Ruby boasts an impressive set of built-in methods for working with arrays. That's great, but it can lead to some deep rabbit-holes when you expect to find a method that solves your problem and one isn't readily available.
In this post, I'm going to describe my journey going down one such rabbit-hole as Ruby beginner.
I'll touch on a number of array methods, do some benchmarking, and finish with an attempt at creating a custom enumerator.
Interspersing arrays
The problem I was looking to solve is easy to state: how do you intersperse or pad a certain separator element between the elements of an array?
With a string, this is easy.
str = 'ruby'
str.split('').join('|')
# => "r|u|b|y"
We've easily inserted a separator character '|' between every pair of consecutive elements. We did so by splitting the original string into an array of individual characters, then chained a call to #join
which combines the elements back into a string, inserting its argument along the way.
How do you do the same thing to arrays? (A simple use case is needing to print an array with a separator character between the elements. But it's also an interesting problem in its own right.)
We would like to have a method that operates on an array and returns an a new array with the elements in the same order, just separated by a separator-element which we pass as a parameter.
arr = ['ruby', 'javascript', 'python', 'c']
arr.intersperse([0,1])
#=> ['ruby', [0,1], 'javascript', [0,1], 'python', [0,1], 'c']
I felt sure that there must be a method doing exactly this out of the box.
Generalizing the problem
Let's stipulate that the solution to the problem should be capable of operating on any kind of array, with any kind of separator. The array can be nested to any level, as can the separator. Additionally, the separator may have the same value as one of the elements: we can't rule out that the separator is not also an element.

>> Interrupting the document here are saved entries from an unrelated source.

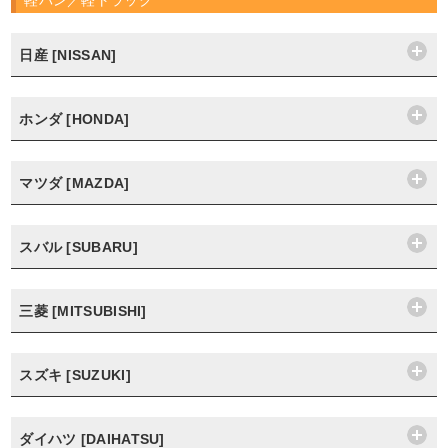
軽バン／軽トラック
日産 [NISSAN]
ホンダ [HONDA]
マツダ [MAZDA]
スバル [SUBARU]
三菱 [MITSUBISHI]
スズキ [SUZUKI]
ダイハツ [DAIHATSU]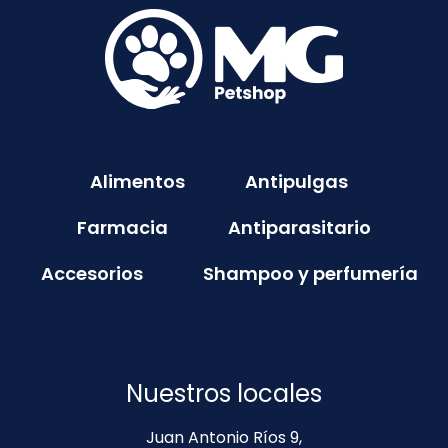
Alimentos
Antipulgas
Farmacia
Antiparasitario
Accesorios
Shampoo y perfumería
Nuestros locales
Juan Antonio Ríos 9,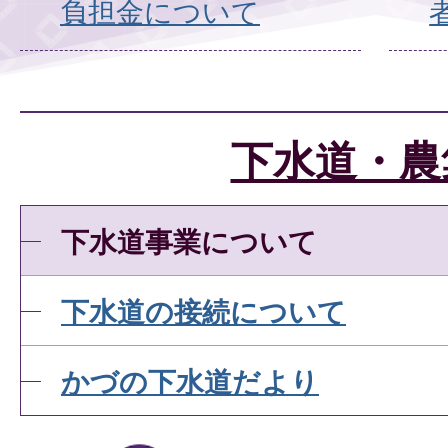
負担金について
下水道・農
下水道事業について
下水道の接続について
かづの下水道だより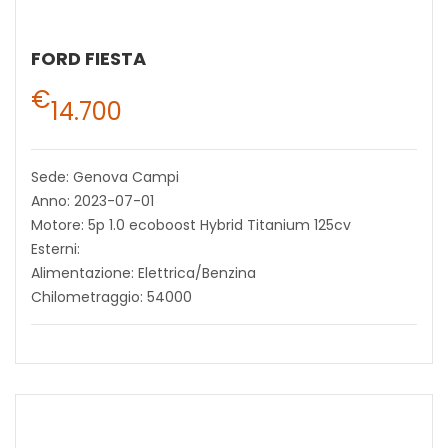
FORD FIESTA
€
14.700
Sede: Genova Campi
Anno: 2023-07-01
Motore: 5p 1.0 ecoboost Hybrid Titanium 125cv
Esterni:
Alimentazione: Elettrica/Benzina
Chilometraggio: 54000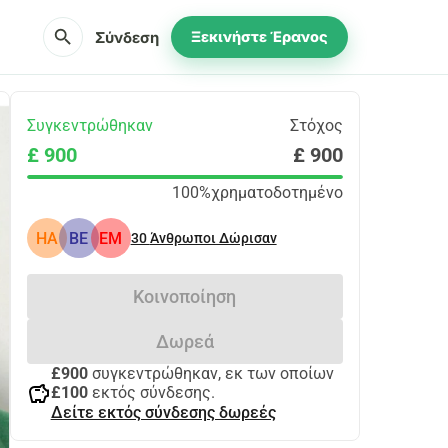
search
Σύνδεση
Ξεκινήστε Έρανος
Συγκεντρώθηκαν
Στόχος
£ 900
£ 900
100%
χρηματοδοτημένο
HA
BE
EM
30
Άνθρωποι Δώρισαν
Κοινοποίηση
Δωρεά
£900
συγκεντρώθηκαν, εκ των οποίων
savings
£100
εκτός σύνδεσης.
Δείτε εκτός σύνδεσης δωρεές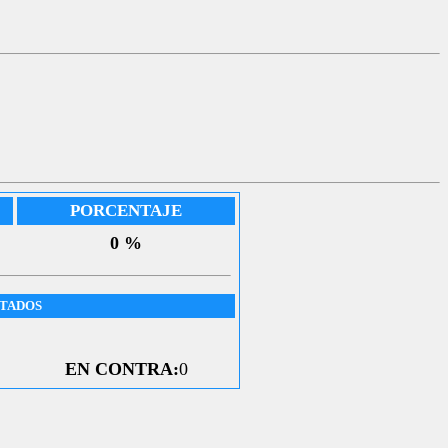
PORCENTAJE
0 %
UTADOS
EN CONTRA:
0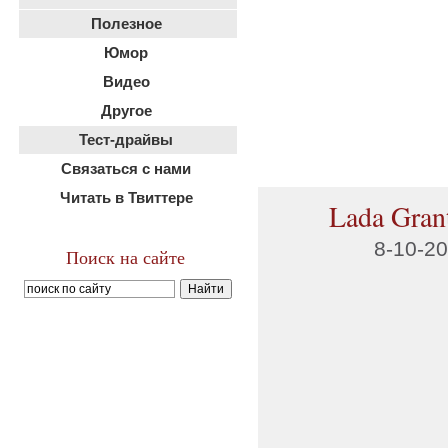
Полезное
Юмор
Видео
Другое
Тест-драйвы
Связаться с нами
Читать в Твиттере
Lada Gran
8-10-20
Поиск на сайте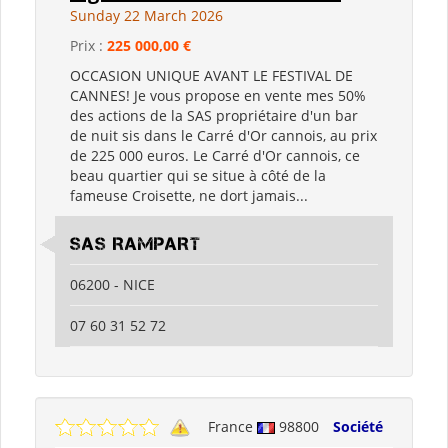
Sunday 22 March 2026
Prix :
225 000,00 €
OCCASION UNIQUE AVANT LE FESTIVAL DE
CANNES! Je vous propose en vente mes 50%
des actions de la SAS propriétaire d'un bar
de nuit sis dans le Carré d'Or cannois, au prix
de 225 000 euros. Le Carré d'Or cannois, ce
beau quartier qui se situe à côté de la
fameuse Croisette, ne dort jamais...
SAS RAMPART
06200 - NICE
07 60 31 52 72
France
98800
Société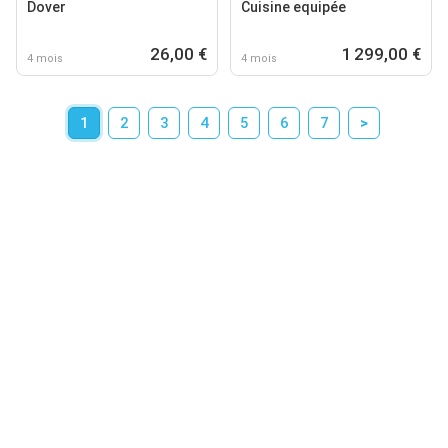
Dover
Cuisine equipée
26,00 €
1 299,00 €
4 mois
4 mois
1
2
3
4
5
6
7
>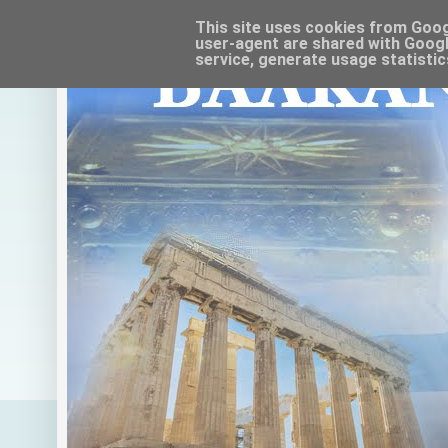
This site uses cookies from Google
user-agent are shared with Googl
service, generate usage statistic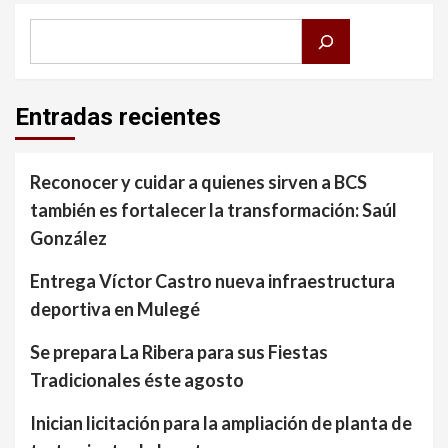
Buscar
Entradas recientes
Reconocer y cuidar a quienes sirven a BCS
también es fortalecer la transformación: Saúl
González
Entrega Víctor Castro nueva infraestructura
deportiva en Mulegé
Se prepara La Ribera para sus Fiestas
Tradicionales éste agosto
Inician licitación para la ampliación de planta de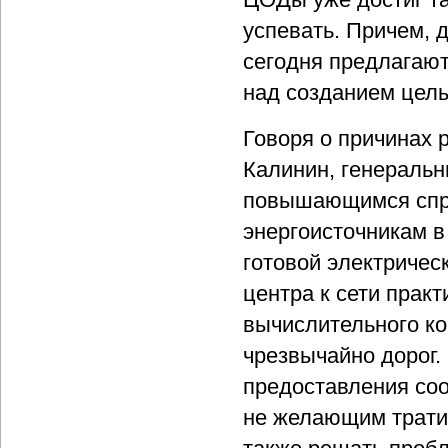
успевать. Причем, 
сегодня предлагают
над созданием целы
Говоря о причинах 
Калинин, генеральн
повышающимся спро
энергоисточникам в
готовой электричес
центра к сети прак
вычислительного ко
чрезвычайно дорог.
предоставления со
не желающим тратит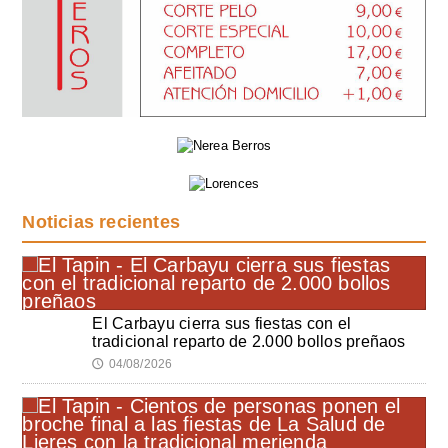
Noticias recientes
El Carbayu cierra sus fiestas con el
tradicional reparto de 2.000 bollos preñaos
04/08/2026
🕔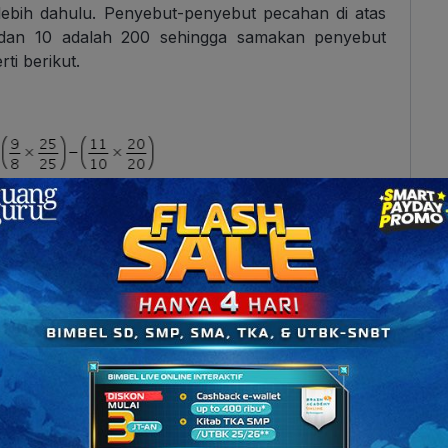
lebih dahulu. Penyebut-penyebut pecahan di atas
 dan 10 adalah 200 sehingga samakan penyebut
ti berikut.
adalah
n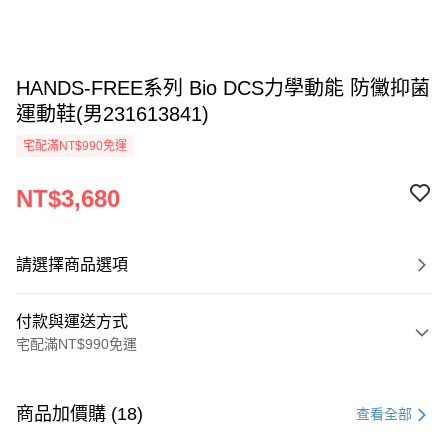
HANDS-FREE系列 Bio DCS力學動能 防黴抑菌
運動鞋(男231613841)
宅配滿NT$990免運
NT$3,680
請選擇商品選項
付款與運送方式
宅配滿NT$990免運
付款方式
信用卡一次付款
商品加價購 (18)
查看全部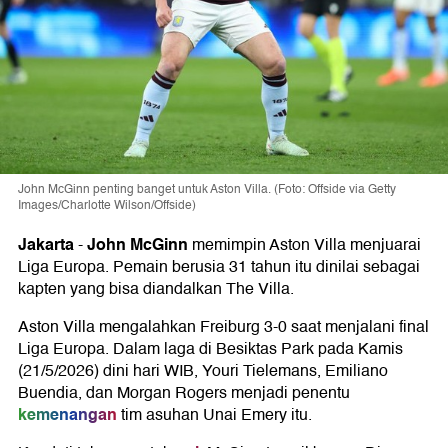
John McGinn penting banget untuk Aston Villa. (Foto: Offside via Getty
Images/Charlotte Wilson/Offside)
Jakarta
John McGinn
-
memimpin Aston Villa menjuarai
Liga Europa. Pemain berusia 31 tahun itu dinilai sebagai
kapten yang bisa diandalkan The Villa.
Aston Villa mengalahkan Freiburg 3-0 saat menjalani final
Liga Europa. Dalam laga di Besiktas Park pada Kamis
(21/5/2026) dini hari WIB, Youri Tielemans, Emiliano
Buendia, dan Morgan Rogers menjadi penentu
kemenangan
tim asuhan Unai Emery itu.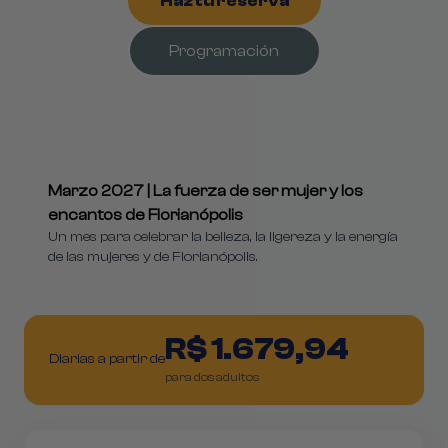
Haz tu reserva
Programación
Marzo 2027 | La fuerza de ser mujer y los
encantos de Florianópolis
Un mes para celebrar la belleza, la ligereza y la energía
de las mujeres y de Florianópolis.
R$ 1.679,94
Diarias a partir de
para dos adultos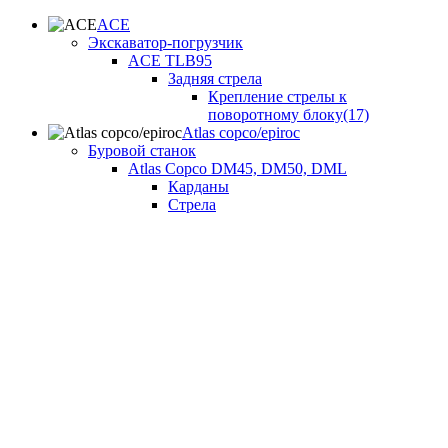
ACE
Экскаватор-погрузчик
ACE TLB95
Задняя стрела
Крепление стрелы к
поворотному блоку(17)
Atlas copco/epiroc
Буровой станок
Atlas Copco DM45, DM50, DML
Карданы
Стрела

And even though it's not strictly part of the problem as stated, we should also think about how to generalize the problem to different intervals. What if we wanted the separator every third element, or every fourth, or fifth? What if we want the gaps between separators to increase by one each time like so [,sep,,sep,,,sep,,,,sep....]
?
In its full generality, I think of the problem as a kind of nested enumeration. You are enumerating through your original array while also enumerating through another array that determines your separator placement.
But let's get back to the original problem.
Some solutions
Putting first things first, we can start with the simpler problem of interspersing a separator element between consecutive elements of an array.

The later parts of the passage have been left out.